Summary: Purpose: Whether status epilepticus (SE) in early infancy, rather than the underlying illness, leads to temporal lobe neurodegeneration and volume reduction remains controversial.

Methods: SE was induced with LiCl-pilocarpine in P12 rats. To assess acute neuronal damage, brains (five controls, five with SE) were investigated at 8 h after SE by using silver and Fluoro-Jade B staining. Some brains from the early phase were processed for electron microscopy. To assess chronic changes, brains from nine controls and 13 rats with SE at P12 were analyzed after 3 months by using histology and magnetic resonance imaging (MRI).

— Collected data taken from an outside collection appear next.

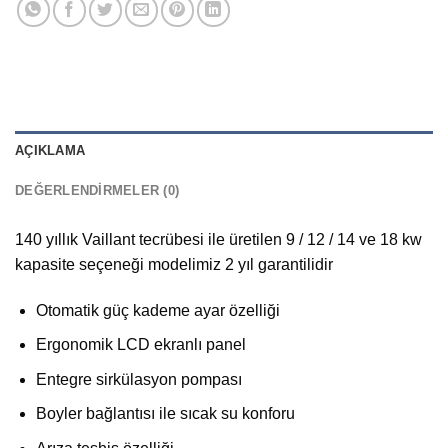
AÇIKLAMA
DEĞERLENDIRMELER (0)
140 yıllık Vaillant tecrübesi ile üretilen 9 / 12 / 14 ve 18 kw
kapasite seçeneği modelimiz 2 yıl garantilidir
Otomatik güç kademe ayar özelliği
Ergonomik LCD ekranlı panel
Entegre sirkülasyon pompası
Boyler bağlantısı ile sıcak su konforu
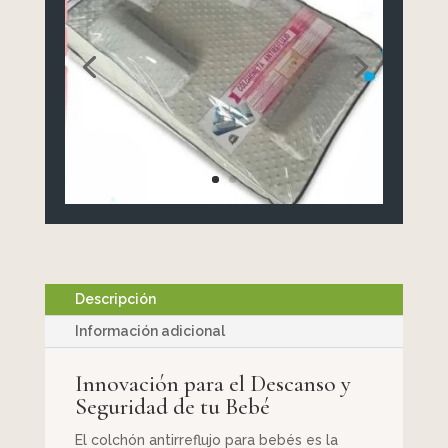
Descripción
Información adicional
Innovación para el Descanso y
Seguridad de tu Bebé
El colchón antirreflujo para bebés es la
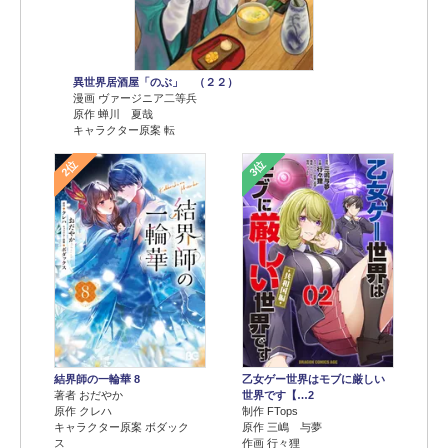
異世界居酒屋「のぶ」 （２２）
漫画 ヴァージニア二等兵
原作 蝉川 夏哉
キャラクター原案 転
2位
3位
結界師の一輪華 8
乙女ゲー世界はモブに厳しい
著者 おだやか
世界です【…2
原作 クレハ
制作 FTops
キャラクター原案 ボダック
原作 三嶋 与夢
ス
作画 行々狸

Results: MRI analysis of the temporal lobe of adult animals with SE at P12 indicated that 23% of the rats had hippocampal, 15% had amygdaloid, and 31% had perirhinal volume reduction. Histologic analysis of sections from the MR-imaged brains correlated with the MRI data. Analysis of neurodegeneration 8 h after SE by using both silver and Fluoro-Jade B staining revealed degenerating neurons located in the same temporal lobe regions as the volume reduction in chronic samples. Electron microscopic analysis revealed irreversible ultrastructural alterations. As with the chronic histologic and MRI findings, interanimal variability was seen in the distribution and severity of acute damage.

Conclusions: Our data indicate that SE at P12 can cause acute neurodegeneration in the hippocampus as well as in the adjacent temporal lobe. It is likely that acute neuronal death contributes to volume reduction in temporal lobe regions that is detected with MRI in a subpopulation of animals in adulthood.